We just got pommeled with an enormous snowstorm, it's below 0 degrees Fahrenheit out there, and all the stores are closed, so I'm cooking from the pantry and the bottom of the fridge tonight. I left the big pot of borscht at our priest's family's house (thinking, mistakenly, that we were off to a romantic getaway in a cabin out in the middle of impassable nowhere, and that we would not be at home to eat the borscht) or we'd be eating that. So I made some simple lentil soup which seems to be turning out well, and here's what I did with half a head of cabbage and a pound of ground lamb. I used Moroccan-inspired spices (alas, with no saffron threads,) before I paused to reflect that perhaps they don't have cabbages in Morocco. It doesn't matter. This tastes great and you could use any spice combination that you like. These ones go particularly well with lamb.
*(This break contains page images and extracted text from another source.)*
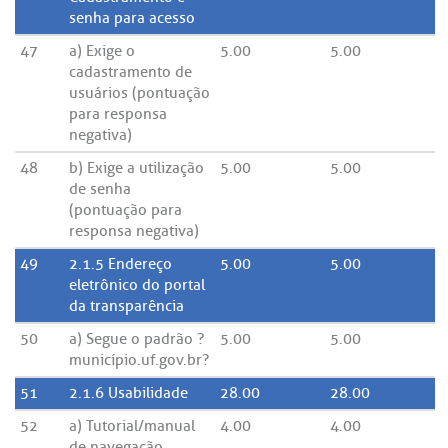
senha para acesso
47
a) Exige o
5.00
5.00
cadastramento de
usuários (pontuação
para responsa
negativa)
48
b) Exige a utilização
5.00
5.00
de senha
(pontuação para
responsa negativa)
49
2.1.5 Endereço
5.00
5.00
eletrônico do portal
da transparência
50
a) Segue o padrão ?
5.00
5.00
município.uf.gov.br?
51
2.1.6 Usabilidade
28.00
28.00
52
a) Tutorial/manual
4.00
4.00
de navegação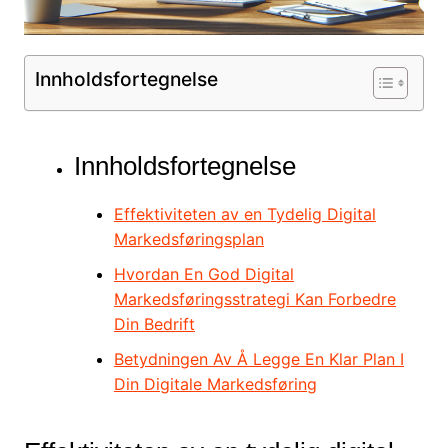
Innholdsfortegnelse
Innholdsfortegnelse
Effektiviteten av en Tydelig Digital
Markedsføringsplan
Hvordan En God Digital
Markedsføringsstrategi Kan Forbedre
Din Bedrift
Betydningen Av Å Legge En Klar Plan I
Din Digitale Markedsføring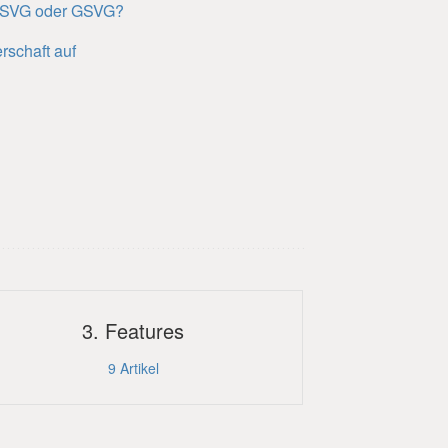
 ASVG oder GSVG?
schaft auf
3. Features
9
Artikel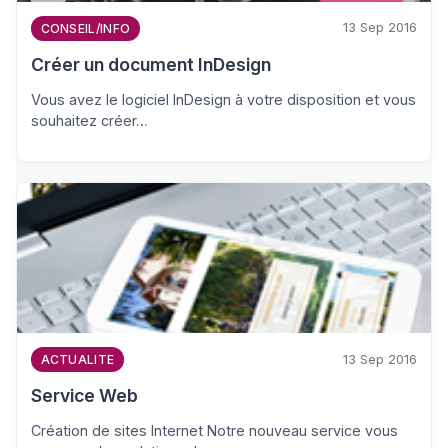
13 Sep 2016
CONSEIL/INFO
Créer un document InDesign
Vous avez le logiciel InDesign à votre disposition et vous
souhaitez créer…
13 Sep 2016
ACTUALITE
Service Web
Création de sites Internet Notre nouveau service vous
Maybe go easy on the initial saute oil if you're using beef. Lamb isn't as fatty.
Oil of your choice to saute (I used lard and olive oil)
1 onion, diced
3 cloves garlic, minced
Cinnamon, about 1 tablespoon
Ground cumin, about 2 tablespoons
Grated ginger, about 1 tablespoon
Turmeric, about 1 tablespoon
Salt to taste
1/2 head cabbage, any variety, cut into thin strips
1 lb ground lamb (or beef)
Heat oil on medium heat. Saute onion, ginger and garlic until translucent. Stir in the other spices. Brown the lamb. Add the cabbage. Stir about, throw salt on there, reduce heat, and cover. Stir occasionally, aiming for tender cabbage. That's all.
I will serve it with yogurt like I always do.